Re: For people who have FAITH in Michael & can talk about his work & offer our suppor
i was thinking 3 sets of optics on top of each other in one reflector to increase the throw.
That's not how aspherics work. They aren't nozzles that focus light, they are optics that create images. Set your aspheric light to correct focus and turn it off. Look into the lens and you will see a yellow blob filling most of the lens. This is an image of the (center of the) LED being projected. When the LED is lit, its light projects as an image of itself, which is the most-focused that its light can be. Use of other optics can invert or stretch the image, but it can't be feasibly made smaller. In fact, the highest lux possible would be with a very large fresnel lens a few meters away from an LED. When focused, this will project a much narrower beam (with many fewer lumens) than any small light. One way to imagine this is that the ratio of apparent LED size at the optic, to the size of the optic, leads to throw. This is not precisely correct but works well enough.

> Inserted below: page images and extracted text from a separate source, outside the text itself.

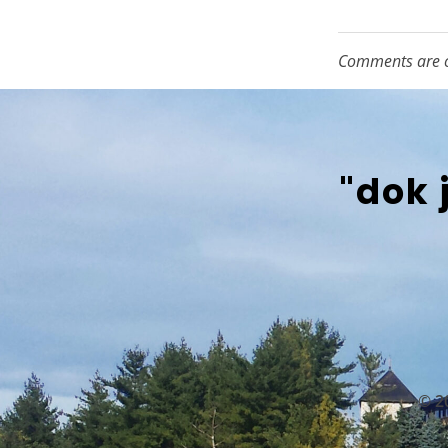
Comments are c
"dok 
© 2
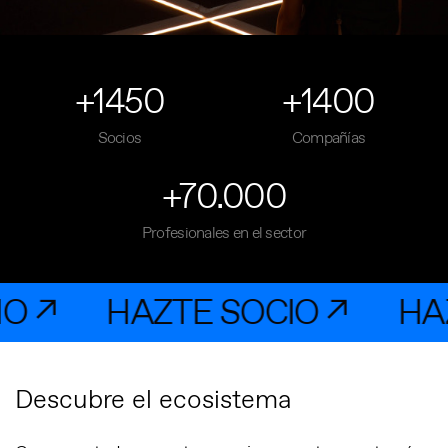
+1450
+1400
Socios
Compañías
+70.000
Profesionales en el sector
HAZTE SOCIO ↗
HAZTE S
Descubre el ecosistema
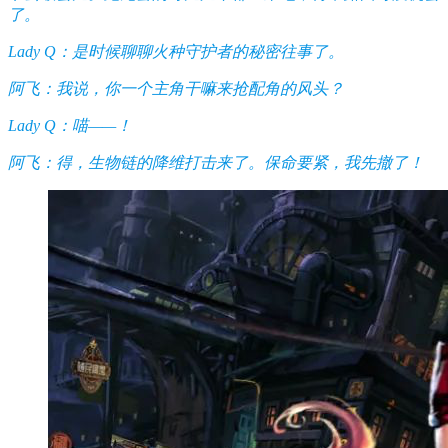
了。
Lady Q：是时候聊聊火种守护者的秘密往事了。
阿飞：我说，你一个主角干嘛来抢配角的风头？
Lady Q：喵——！
阿飞：得，生物链的降维打击来了。保命要紧，我先撤了！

A small LED farther away can be focused to a smaller point.
The take-home lesson here is that as shown in the third sentence here, any 'pre-optic' increases the apparent size of the LED. A pre-optic in the main light path increases output and decreases intensity. There is no free lunch, and no way to make infinitely-narrow beams of light. In general, the greater the focal distance of the aspheric, the smaller the dispersion angle of the LED image would be (And the higher the lux at a given range). But the greater the focal distance, the less output and/or the bigger the lens would need to be.